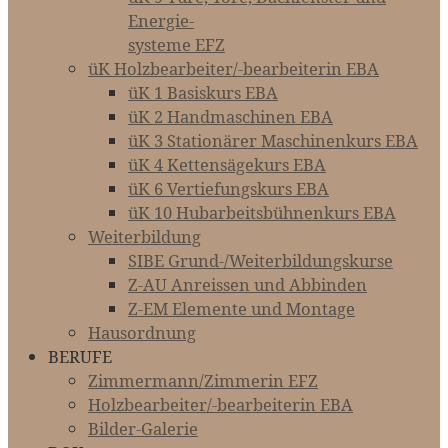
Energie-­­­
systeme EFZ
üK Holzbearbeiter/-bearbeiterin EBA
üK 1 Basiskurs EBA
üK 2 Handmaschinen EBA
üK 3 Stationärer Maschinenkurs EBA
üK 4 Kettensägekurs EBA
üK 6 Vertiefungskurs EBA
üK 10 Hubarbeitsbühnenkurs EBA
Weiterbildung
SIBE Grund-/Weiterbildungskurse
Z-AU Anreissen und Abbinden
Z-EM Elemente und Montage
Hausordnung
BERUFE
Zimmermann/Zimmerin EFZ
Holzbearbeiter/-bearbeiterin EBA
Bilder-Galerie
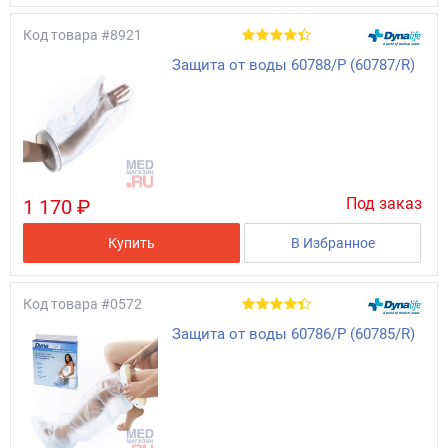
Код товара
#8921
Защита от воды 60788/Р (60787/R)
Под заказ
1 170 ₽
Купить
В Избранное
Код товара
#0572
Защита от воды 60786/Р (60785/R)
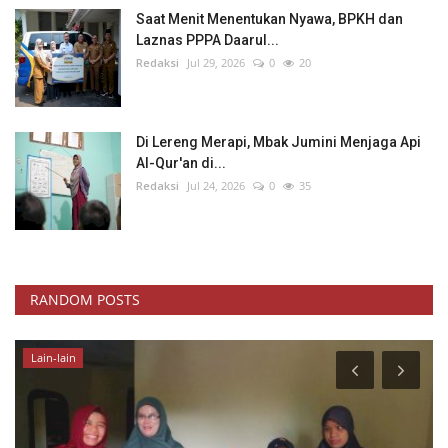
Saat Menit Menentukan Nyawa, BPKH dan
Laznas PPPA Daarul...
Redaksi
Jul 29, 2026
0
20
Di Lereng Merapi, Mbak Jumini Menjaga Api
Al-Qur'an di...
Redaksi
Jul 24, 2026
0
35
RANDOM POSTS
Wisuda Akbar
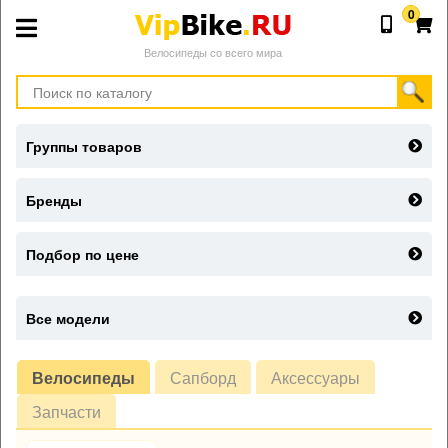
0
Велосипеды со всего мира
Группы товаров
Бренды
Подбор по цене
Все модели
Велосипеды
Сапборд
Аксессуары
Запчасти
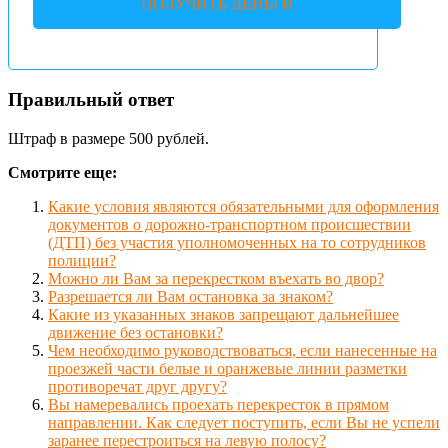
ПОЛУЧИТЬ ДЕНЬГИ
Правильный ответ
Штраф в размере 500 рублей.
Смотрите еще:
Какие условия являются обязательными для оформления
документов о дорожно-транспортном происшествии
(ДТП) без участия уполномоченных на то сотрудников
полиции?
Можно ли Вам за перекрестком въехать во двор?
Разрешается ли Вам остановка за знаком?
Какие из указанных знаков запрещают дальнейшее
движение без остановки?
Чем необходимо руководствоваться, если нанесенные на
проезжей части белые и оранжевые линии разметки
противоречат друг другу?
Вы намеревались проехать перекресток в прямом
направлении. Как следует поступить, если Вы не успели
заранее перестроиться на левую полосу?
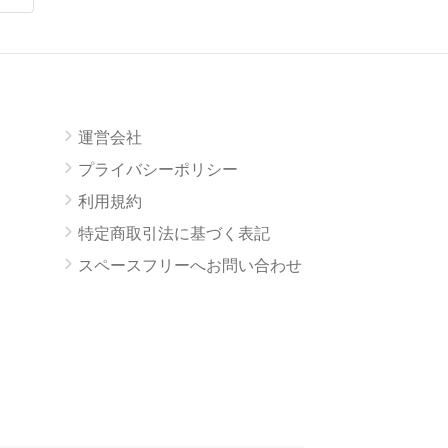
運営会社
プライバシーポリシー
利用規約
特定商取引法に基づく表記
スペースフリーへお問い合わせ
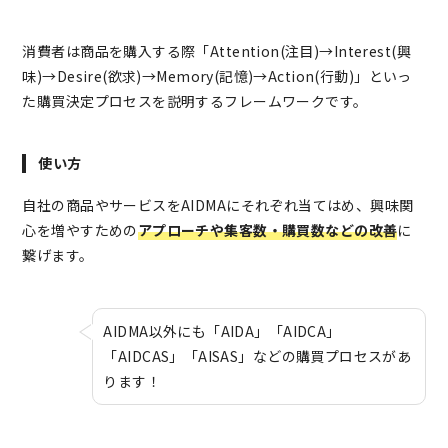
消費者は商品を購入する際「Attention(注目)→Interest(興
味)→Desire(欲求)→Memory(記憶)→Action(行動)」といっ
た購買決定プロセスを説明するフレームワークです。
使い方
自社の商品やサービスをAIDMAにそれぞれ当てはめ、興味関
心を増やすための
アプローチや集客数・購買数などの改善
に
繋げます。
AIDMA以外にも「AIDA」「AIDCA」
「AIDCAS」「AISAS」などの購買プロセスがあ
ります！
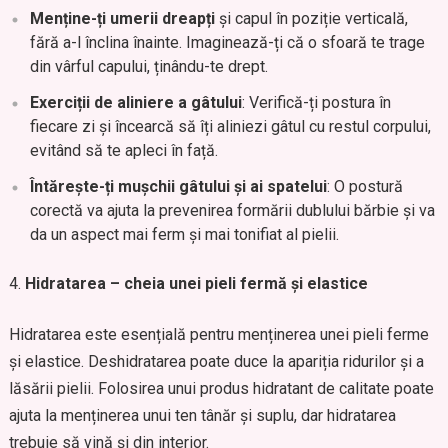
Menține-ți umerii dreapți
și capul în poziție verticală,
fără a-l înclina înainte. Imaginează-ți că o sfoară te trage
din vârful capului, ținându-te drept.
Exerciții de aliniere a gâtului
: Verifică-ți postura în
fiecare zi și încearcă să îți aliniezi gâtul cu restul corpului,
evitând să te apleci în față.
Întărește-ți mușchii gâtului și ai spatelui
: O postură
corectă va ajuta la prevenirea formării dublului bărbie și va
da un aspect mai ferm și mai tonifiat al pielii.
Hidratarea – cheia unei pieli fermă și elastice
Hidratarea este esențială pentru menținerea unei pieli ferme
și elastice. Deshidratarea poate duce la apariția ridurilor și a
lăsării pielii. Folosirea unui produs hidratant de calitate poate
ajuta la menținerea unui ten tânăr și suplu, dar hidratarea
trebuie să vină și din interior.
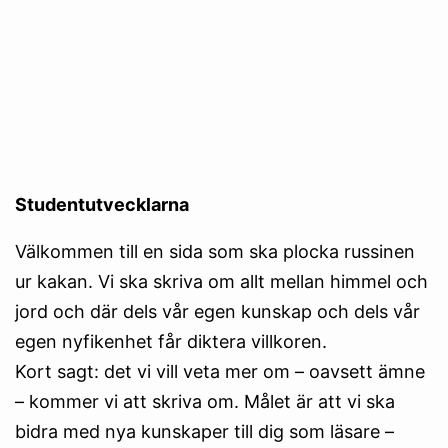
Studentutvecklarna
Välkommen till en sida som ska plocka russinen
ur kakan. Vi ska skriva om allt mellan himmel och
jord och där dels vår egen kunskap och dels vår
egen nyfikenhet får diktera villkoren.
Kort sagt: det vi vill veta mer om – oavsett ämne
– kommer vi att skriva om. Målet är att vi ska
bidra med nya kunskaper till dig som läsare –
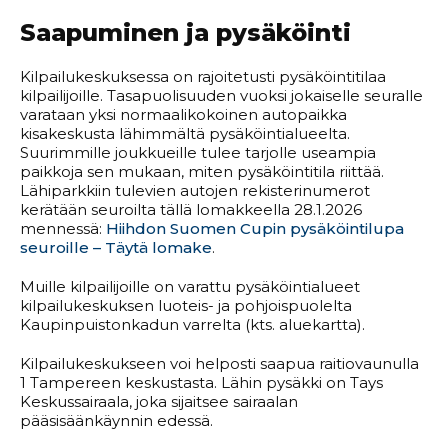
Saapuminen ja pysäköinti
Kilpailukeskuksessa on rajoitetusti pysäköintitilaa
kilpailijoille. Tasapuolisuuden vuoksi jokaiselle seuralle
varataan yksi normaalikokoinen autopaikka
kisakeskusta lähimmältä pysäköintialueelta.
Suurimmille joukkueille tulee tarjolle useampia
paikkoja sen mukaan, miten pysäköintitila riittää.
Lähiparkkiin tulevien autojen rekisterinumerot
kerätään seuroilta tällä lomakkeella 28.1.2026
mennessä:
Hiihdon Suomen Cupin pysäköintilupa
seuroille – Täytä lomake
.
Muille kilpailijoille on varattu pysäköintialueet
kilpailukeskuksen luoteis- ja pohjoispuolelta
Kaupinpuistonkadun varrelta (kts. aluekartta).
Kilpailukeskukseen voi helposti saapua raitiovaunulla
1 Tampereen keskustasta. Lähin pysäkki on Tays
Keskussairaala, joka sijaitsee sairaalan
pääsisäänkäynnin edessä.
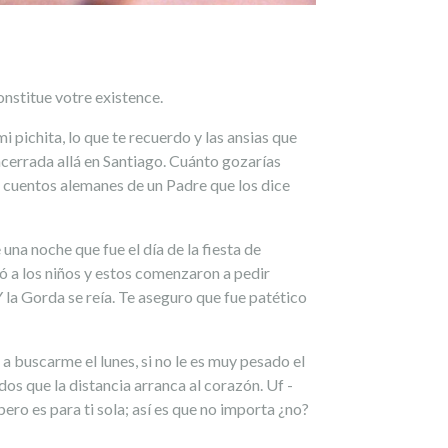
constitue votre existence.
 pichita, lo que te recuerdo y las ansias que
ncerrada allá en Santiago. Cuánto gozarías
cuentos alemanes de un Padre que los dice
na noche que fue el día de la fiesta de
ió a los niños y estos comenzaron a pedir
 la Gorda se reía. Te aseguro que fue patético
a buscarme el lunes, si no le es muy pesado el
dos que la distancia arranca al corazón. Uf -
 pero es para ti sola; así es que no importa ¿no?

--------------------------------------------------

What you will do » Your reply should consist of the data, transcribed exactly, and should hold no pictures.

Response »
Energie-­­­
systeme EFZ
üK Holzbearbeiter/-bearbeiterin EBA
üK 1 Basiskurs EBA
üK 2 Handmaschinen EBA
üK 3 Stationärer Maschinenkurs EBA
üK 4 Kettensägekurs EBA
üK 6 Vertiefungskurs EBA
üK 10 Hubarbeitsbühnenkurs EBA
Weiterbildung
SIBE Grund-/Weiterbildungskurse
Z-AU Anreissen und Abbinden
Z-EM Elemente und Montage
Hausordnung
BERUFE
Zimmermann/Zimmerin EFZ
Holzbearbeiter/-bearbeiterin EBA
Bilder-Galerie
Код товара
#8921
Защита от воды 60788/Р (60787/R)
Под заказ
1 170 ₽
Купить
В Избранное
Код товара
#0572
Защита от воды 60786/Р (60785/R)
Saat Menit Menentukan Nyawa, BPKH dan
Laznas PPPA Daarul...
Redaksi
Jul 29, 2026
0
20
Di Lereng Merapi, Mbak Jumini Menjaga Api
Al-Qur'an di...
Redaksi
Jul 24, 2026
0
35
RANDOM POSTS
Wisuda Akbar
0
Велосипеды со всего мира
Группы товаров
Бренды
Подбор по цене
Все модели
Велосипеды
Сапборд
Аксессуары
Запчасти
ПОЛУЧИТЬ ДЕНЬГИ
Правильный ответ
Штраф в размере 500 рублей.
Смотрите еще:
Какие условия являются обязательными для оформления
документов о дорожно-транспортном происшествии
(ДТП) без участия уполномоченных на то сотрудников
полиции?
Можно ли Вам за перекрестком въехать во двор?
Разрешается ли Вам остановка за знаком?
Какие из указанных знаков запрещают дальнейшее
движение без остановки?
Чем необходимо руководствоваться, если нанесенные на
проезжей части белые и оранжевые линии разметки
противоречат друг другу?
Вы намеревались проехать перекресток в прямом
направлении. Как следует поступить, если Вы не успели
заранее перестроиться на левую полосу?
運営会社
プライバシーポリシー
利用規約
特定商取引法に基づく表記
スペースフリーへお問い合わせ
消費者は商品を購入する際「Attention(注目)→Interest(興
味)→Desire(欲求)→Memory(記憶)→Action(行動)」といっ
た購買決定プロセスを説明するフレームワークです。
使い方
自社の商品やサービスをAIDMAにそれぞれ当てはめ、興味関
心を増やすための
アプローチや集客数・購買数などの改善
に
繋げます。
AIDMA以外にも「AIDA」「AIDCA」
「AIDCAS」「AISAS」などの購買プロセスがあ
ります！
Menține-ți umerii dreapți
și capul în poziție verticală,
fără a-l înclina înainte. Imaginează-ți că o sfoară te trage
din vârful capului, ținându-te drept.
Exerciții de aliniere a gâtului
: Verifică-ți postura în
fiecare zi și încearcă să îți aliniezi gâtul cu restul corpului,
evitând să te apleci în față.
Întărește-ți mușchii gâtului și ai spatelui
: O postură
corectă va ajuta la prevenirea formării dublului bărbie și va
da un aspect mai ferm și mai tonifiat al pielii.
Hidratarea – cheia unei pieli fermă și elastice
Hidratarea este esențială pentru menținerea unei pieli ferme
și elastice. Deshidratarea poate duce la apariția ridurilor și a
lăsării pielii. Folosirea unui produs hidratant de calitate poate
ajuta la menținerea unui ten tânăr și suplu, dar hidratarea
trebuie să vină și din interior.
Studentutvecklarna
Välkommen till en sida som ska plocka russinen
ur kakan. Vi ska skriva om allt mellan himmel och
jord och där dels vår egen kunskap och dels vår
egen nyfikenhet får diktera villkoren.
Kort sagt: det vi vill veta mer om – oavsett ämne
– kommer vi att skriva om. Målet är att vi ska
bidra med nya kunskaper till dig som läsare –
Saapuminen ja pysäköinti
Kilpailukeskuksessa on rajoitetusti pysäköintitilaa
kilpailijoille. Tasapuolisuuden vuoksi jokaiselle seuralle
varataan yksi normaalikokoinen autopaikka
kisakeskusta lähimmältä pysäköintialueelta.
Suurimmille joukkueille tulee tarjolle useampia
paikkoja sen mukaan, miten pysäköintitila riittää.
Lähiparkkiin tulevien autojen rekisterinumerot
kerätään seuroilta tällä lomakkeella 28.1.2026
mennessä:
Hiihdon Suomen Cupin pysäköintilupa
seuroille – Täytä lomake
.
Muille kilpailijoille on varattu pysäköintialueet
kilpailukeskuksen luoteis- ja pohjoispuolelta
Kaupinpuistonkadun varrelta (kts. aluekartta).
Kilpailukeskukseen voi helposti saapua raitiovaunulla
1 Tampereen keskustasta. Lähin pysäkki on Tays
Keskussairaala, joka sijaitsee sairaalan
pääsisäänkäynnin edessä.
constitue votre existence.
 pichita, lo que te recuerdo y las ansias que
ncerrada allá en Santiago. Cuánto gozarías
cuentos alemanes de un Padre que los dice
na noche que fue el día de la fiesta de
ió a los niños y estos comenzaron a pedir
 la Gorda se reía. Te aseguro que fue patético
a buscarme el lunes, si no le es muy pesado el
dos que la distancia arranca al corazón. Uf -
 pero es para ti sola; así es que no importa ¿no?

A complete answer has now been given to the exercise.